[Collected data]
--

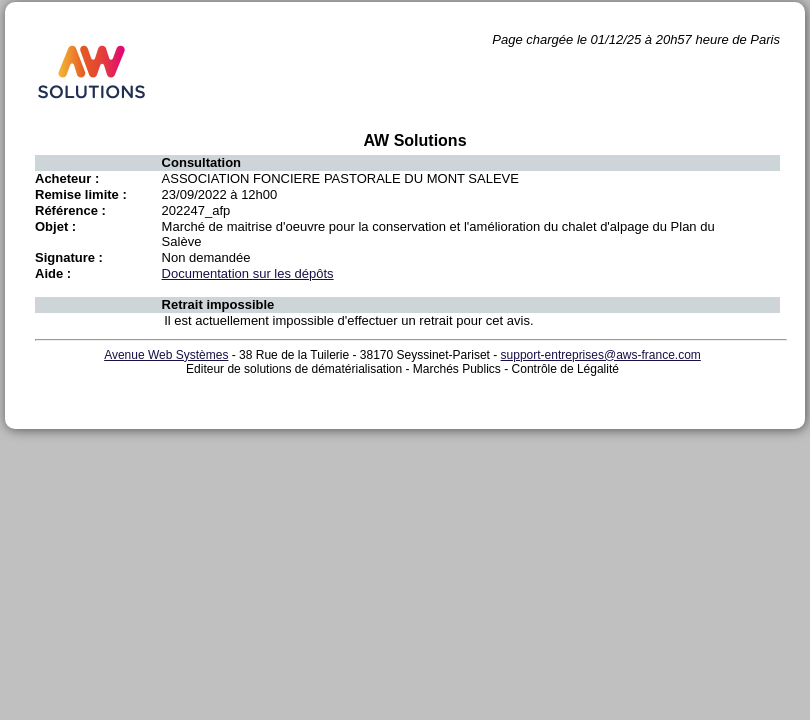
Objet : (55, 226)
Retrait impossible (218, 304)
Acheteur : (67, 178)
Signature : (69, 257)
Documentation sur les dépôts (248, 273)
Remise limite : (81, 194)
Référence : (70, 210)
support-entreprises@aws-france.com (601, 355)
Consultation (201, 162)
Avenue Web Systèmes (166, 355)
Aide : (53, 273)
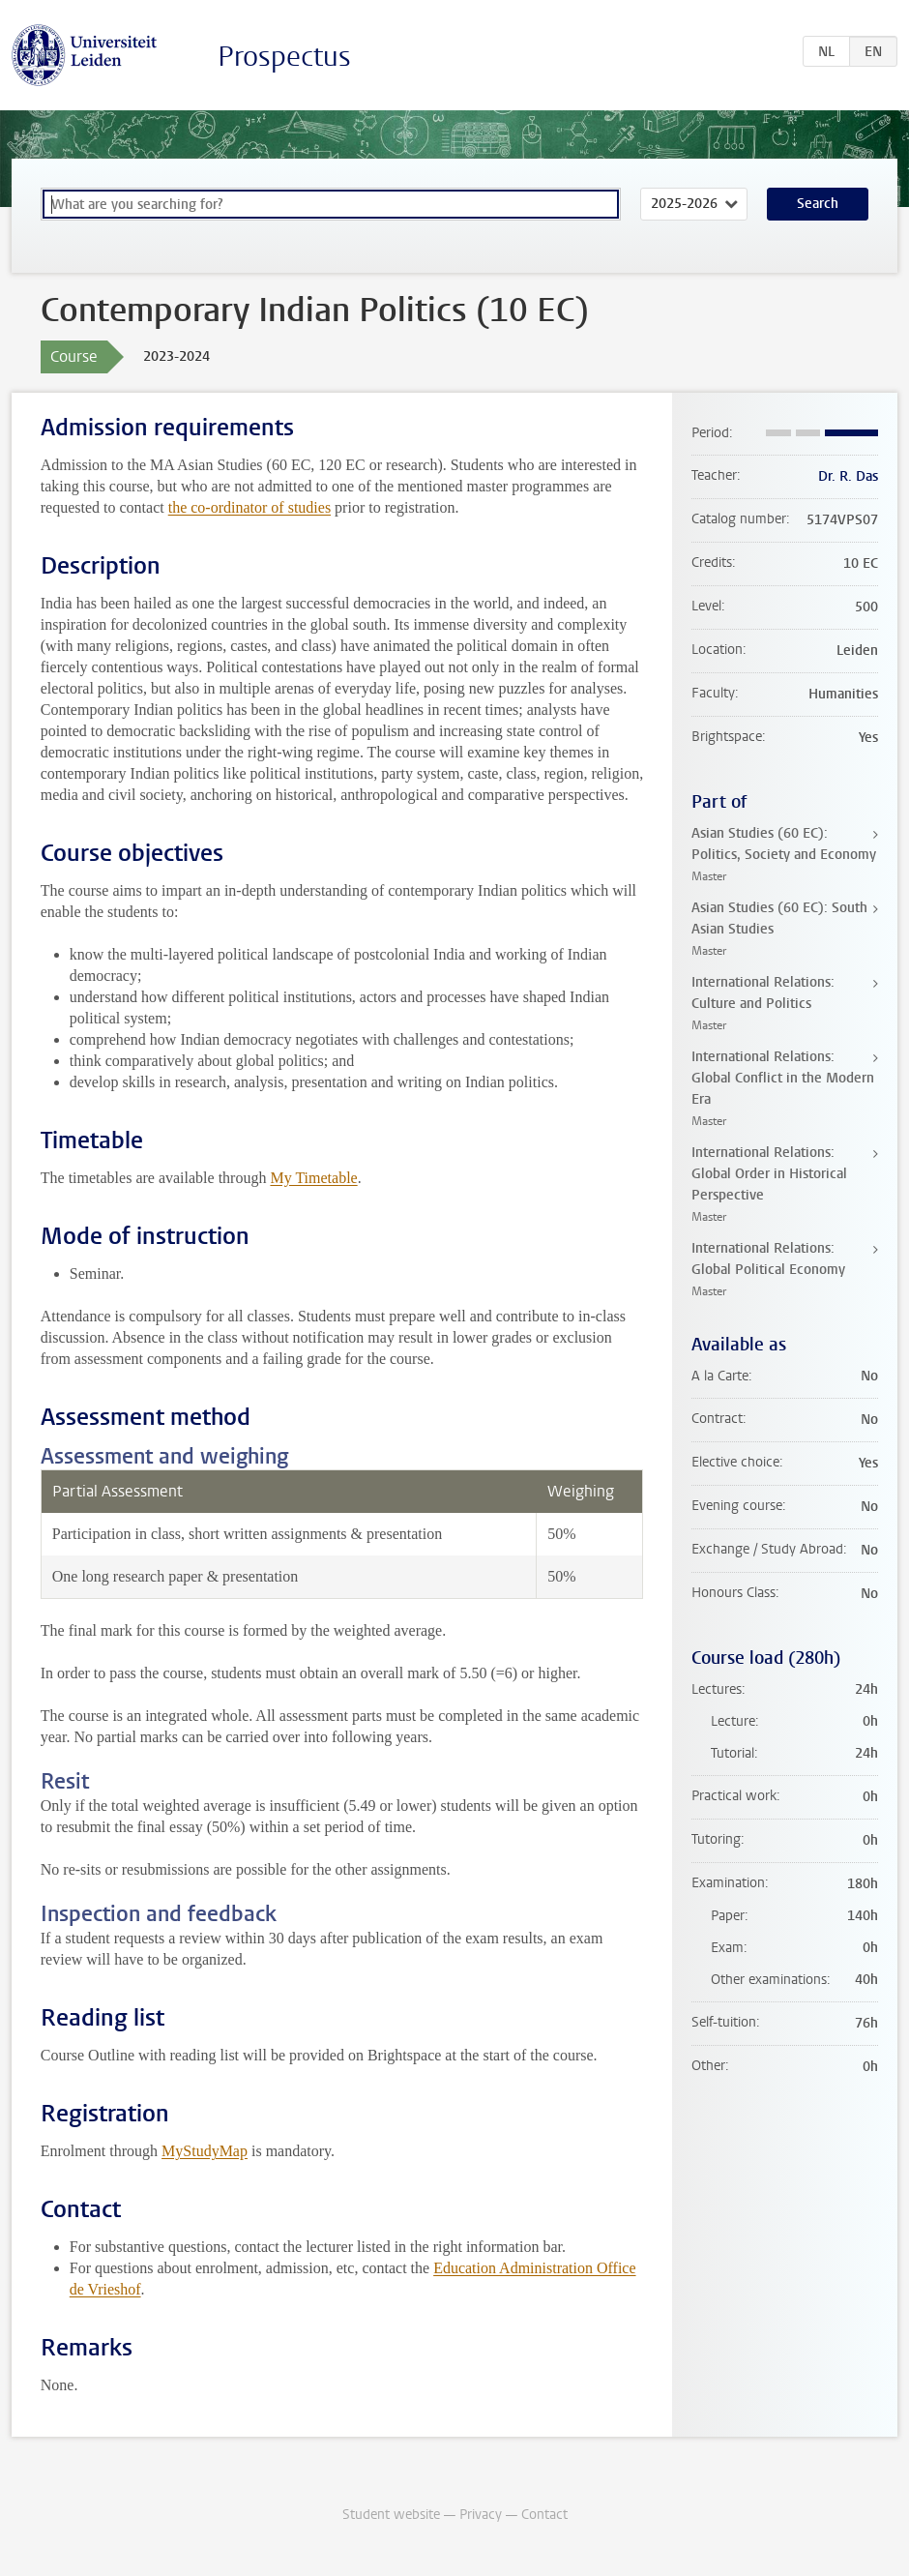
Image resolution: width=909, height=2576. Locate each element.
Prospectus (284, 56)
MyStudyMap (204, 2151)
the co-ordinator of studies (249, 507)
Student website (391, 2514)
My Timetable (313, 1178)
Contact (544, 2514)
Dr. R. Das (848, 476)
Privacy (480, 2514)
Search (817, 203)
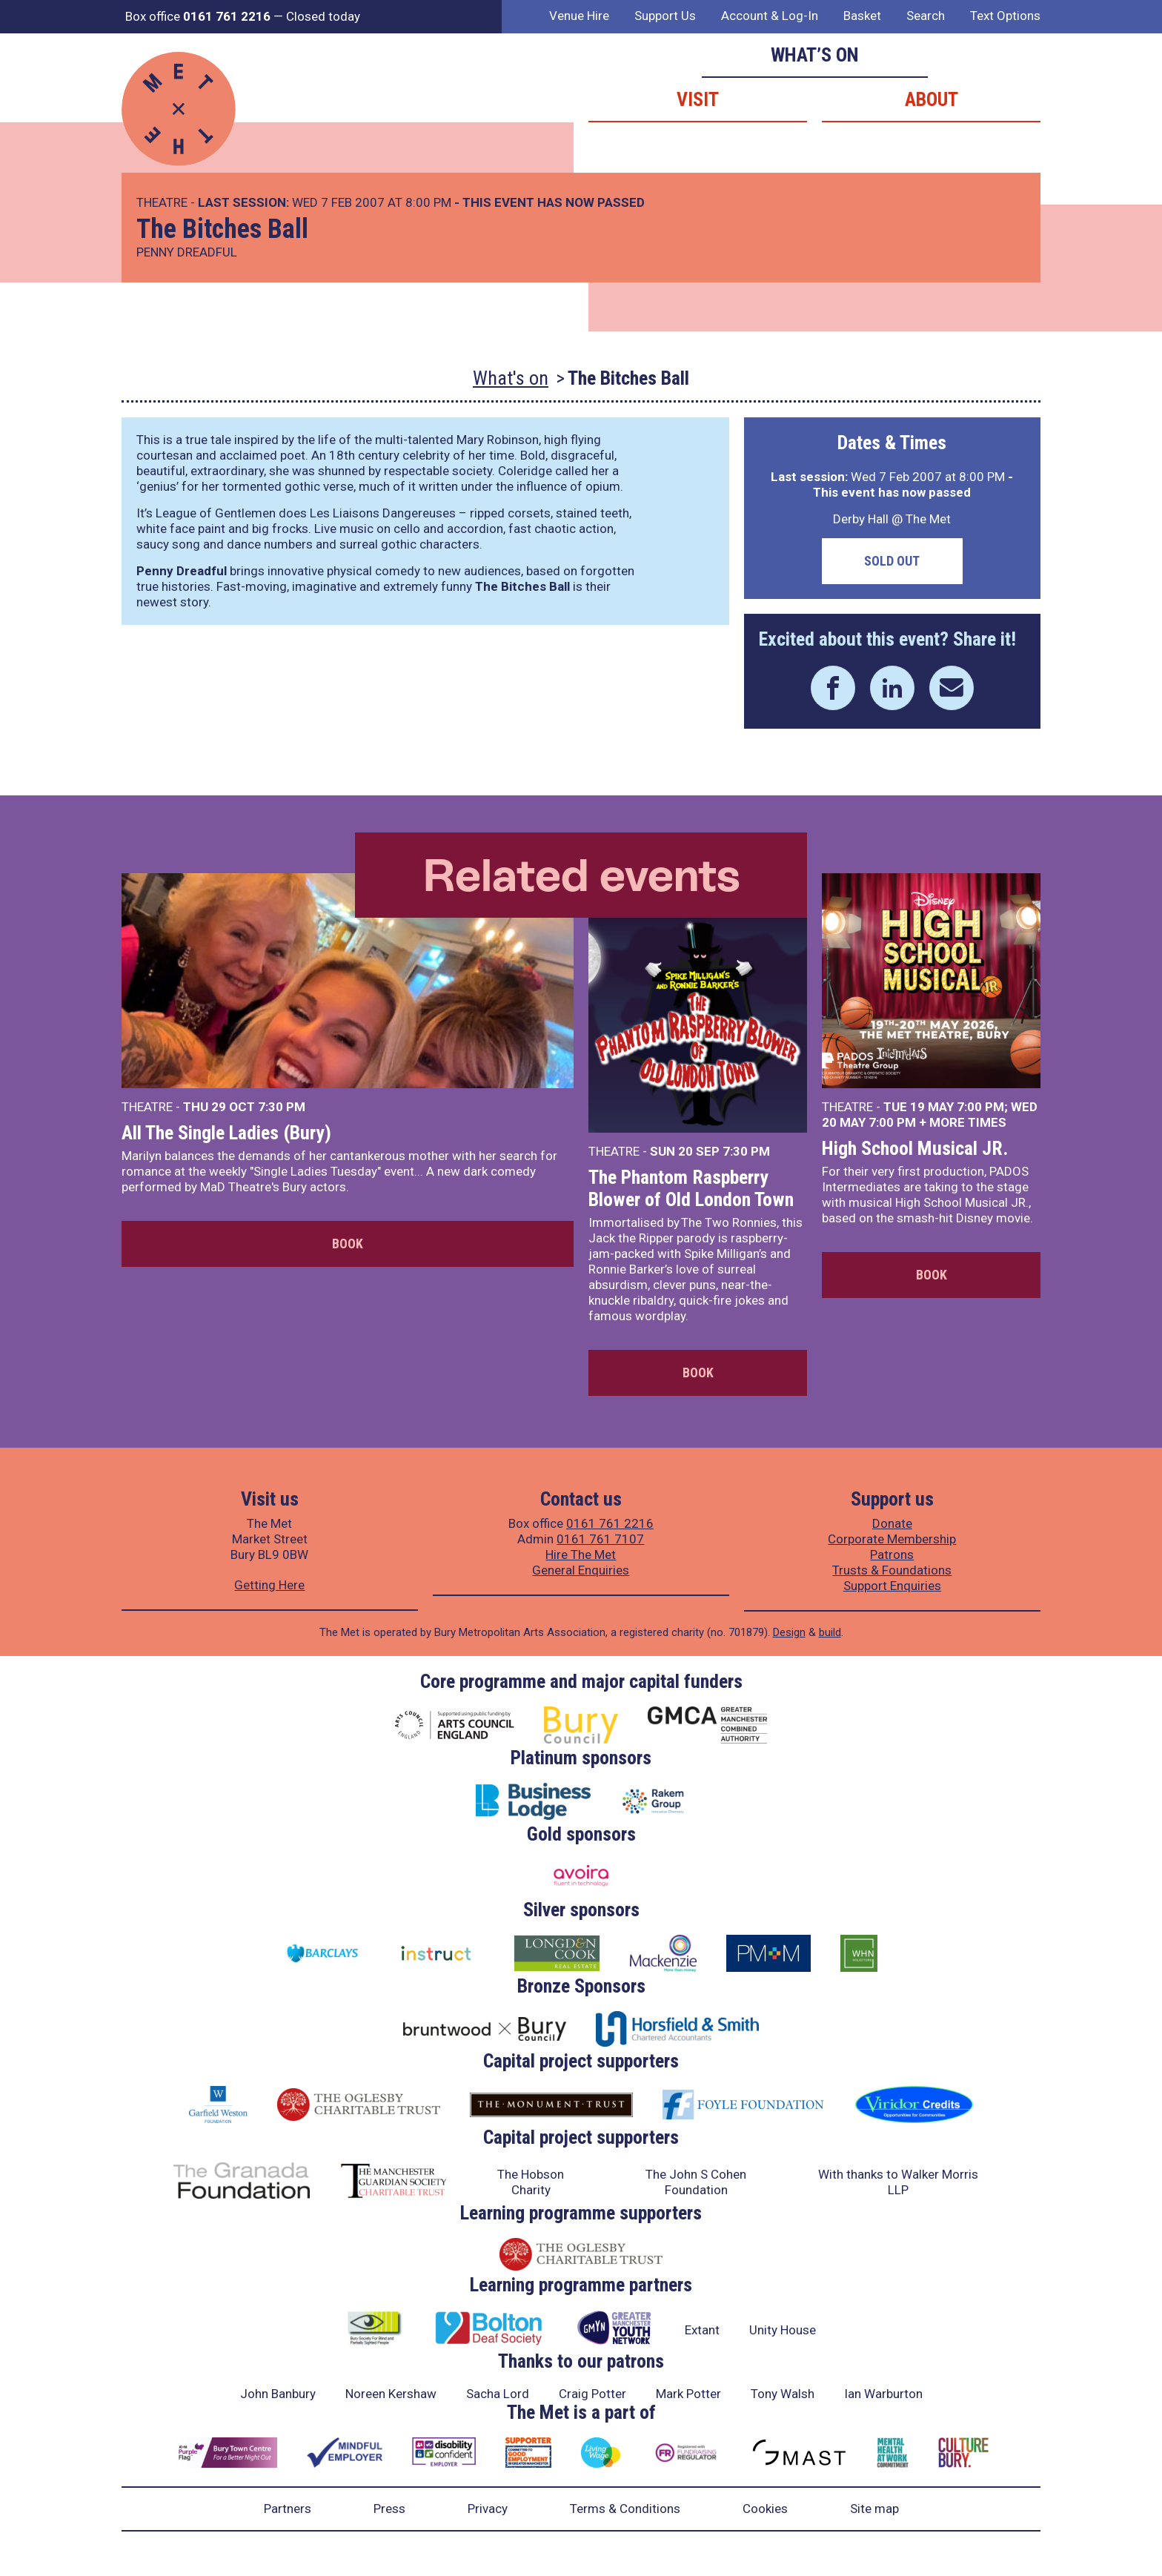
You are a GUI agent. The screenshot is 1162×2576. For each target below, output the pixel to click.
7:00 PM (980, 1106)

--

● WHAT THIS TASK INVOLVES
Identify the lines in the entries above that contain "each", then copy them out.

● TASK ANSWER
Image resolution: width=909, height=2576. Locate each element.
You are a GUI agent. The screenshot is 1162×2576. For each target below, output the pixel to click.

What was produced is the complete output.